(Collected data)
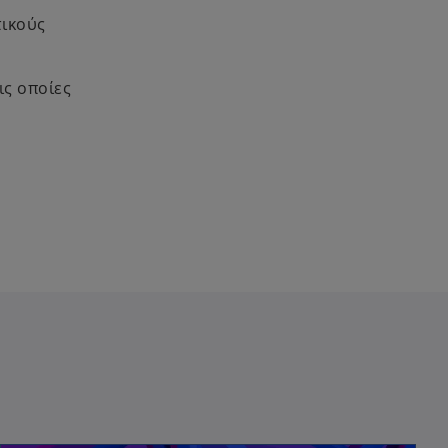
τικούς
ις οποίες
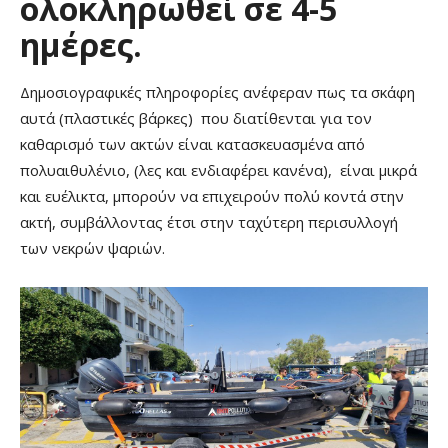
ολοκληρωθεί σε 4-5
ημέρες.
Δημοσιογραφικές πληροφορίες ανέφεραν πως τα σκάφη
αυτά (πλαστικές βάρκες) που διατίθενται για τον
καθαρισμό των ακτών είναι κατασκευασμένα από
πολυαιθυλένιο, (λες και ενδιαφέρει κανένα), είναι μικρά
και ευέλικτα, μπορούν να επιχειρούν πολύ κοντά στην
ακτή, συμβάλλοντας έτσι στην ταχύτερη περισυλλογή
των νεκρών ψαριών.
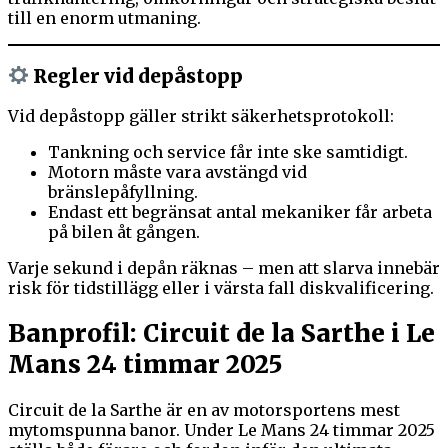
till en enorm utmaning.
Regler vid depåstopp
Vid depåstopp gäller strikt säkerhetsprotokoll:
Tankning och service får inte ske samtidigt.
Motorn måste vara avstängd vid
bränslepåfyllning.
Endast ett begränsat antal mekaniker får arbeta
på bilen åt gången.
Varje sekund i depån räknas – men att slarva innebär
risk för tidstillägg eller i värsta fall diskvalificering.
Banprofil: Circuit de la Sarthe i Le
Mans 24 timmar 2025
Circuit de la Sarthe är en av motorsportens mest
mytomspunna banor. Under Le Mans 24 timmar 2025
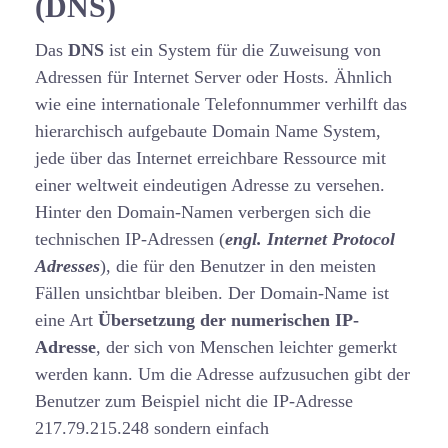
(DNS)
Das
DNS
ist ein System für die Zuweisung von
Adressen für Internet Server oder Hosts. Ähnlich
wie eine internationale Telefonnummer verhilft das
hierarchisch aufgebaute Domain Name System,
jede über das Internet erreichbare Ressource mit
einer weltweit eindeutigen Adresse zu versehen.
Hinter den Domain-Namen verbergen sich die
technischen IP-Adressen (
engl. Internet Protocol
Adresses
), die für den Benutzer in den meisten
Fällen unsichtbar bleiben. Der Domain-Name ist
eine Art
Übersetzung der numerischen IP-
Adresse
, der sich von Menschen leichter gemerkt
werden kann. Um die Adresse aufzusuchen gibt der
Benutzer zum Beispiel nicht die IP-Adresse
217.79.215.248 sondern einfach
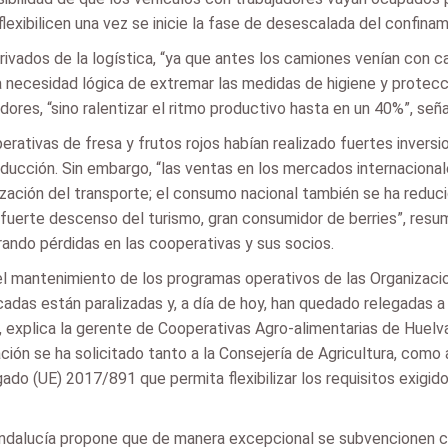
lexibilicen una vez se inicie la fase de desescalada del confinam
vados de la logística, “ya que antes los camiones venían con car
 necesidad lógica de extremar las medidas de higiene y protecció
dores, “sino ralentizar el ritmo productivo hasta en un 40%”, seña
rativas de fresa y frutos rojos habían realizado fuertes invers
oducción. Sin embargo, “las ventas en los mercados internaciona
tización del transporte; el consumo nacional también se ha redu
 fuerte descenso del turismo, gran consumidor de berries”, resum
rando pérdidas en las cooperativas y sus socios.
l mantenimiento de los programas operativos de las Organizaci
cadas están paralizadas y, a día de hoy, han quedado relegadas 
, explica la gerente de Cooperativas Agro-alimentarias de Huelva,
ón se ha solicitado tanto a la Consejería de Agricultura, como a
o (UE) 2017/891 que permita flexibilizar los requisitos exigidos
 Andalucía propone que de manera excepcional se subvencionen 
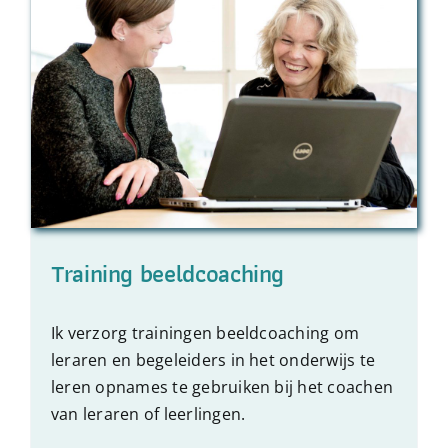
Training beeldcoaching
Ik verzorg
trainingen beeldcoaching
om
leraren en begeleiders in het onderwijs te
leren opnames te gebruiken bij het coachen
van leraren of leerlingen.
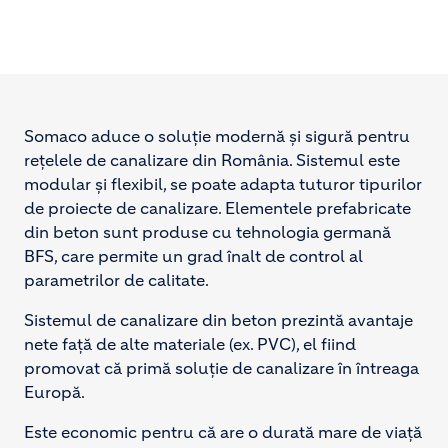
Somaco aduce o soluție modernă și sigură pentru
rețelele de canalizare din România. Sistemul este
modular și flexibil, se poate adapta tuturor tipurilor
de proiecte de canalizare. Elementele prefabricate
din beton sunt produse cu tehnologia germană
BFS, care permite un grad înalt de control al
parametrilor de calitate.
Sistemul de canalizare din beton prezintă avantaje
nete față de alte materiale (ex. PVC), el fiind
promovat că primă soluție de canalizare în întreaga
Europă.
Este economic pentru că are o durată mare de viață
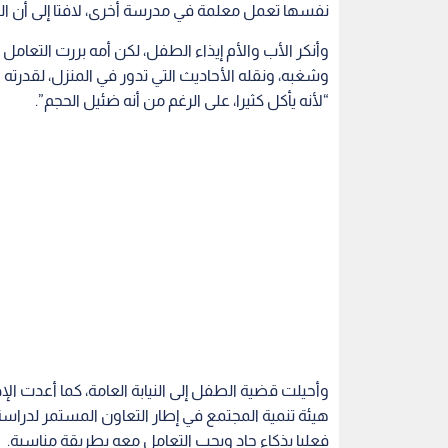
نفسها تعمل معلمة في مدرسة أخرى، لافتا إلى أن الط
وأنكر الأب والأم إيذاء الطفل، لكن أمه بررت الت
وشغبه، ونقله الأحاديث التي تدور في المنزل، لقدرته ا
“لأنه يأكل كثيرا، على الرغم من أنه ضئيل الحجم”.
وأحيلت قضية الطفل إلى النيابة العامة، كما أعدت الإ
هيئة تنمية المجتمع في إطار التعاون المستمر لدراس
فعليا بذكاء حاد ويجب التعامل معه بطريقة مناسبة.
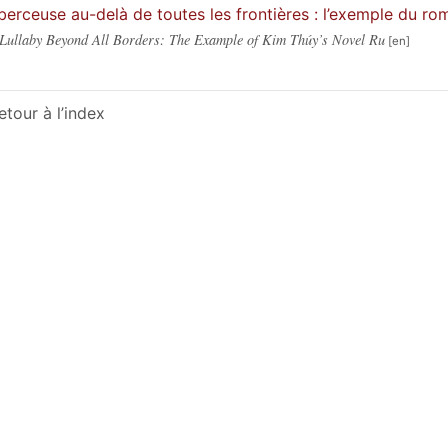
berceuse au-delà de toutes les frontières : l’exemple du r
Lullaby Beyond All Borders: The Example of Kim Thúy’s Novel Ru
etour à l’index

* **EXERCISE DETAILS**: Show me every line of the entries above that holds "System".

* **RESULT OF THE TASK**:
ist ein System für die Zuweisung von
hierarchisch aufgebaute Domain Name System,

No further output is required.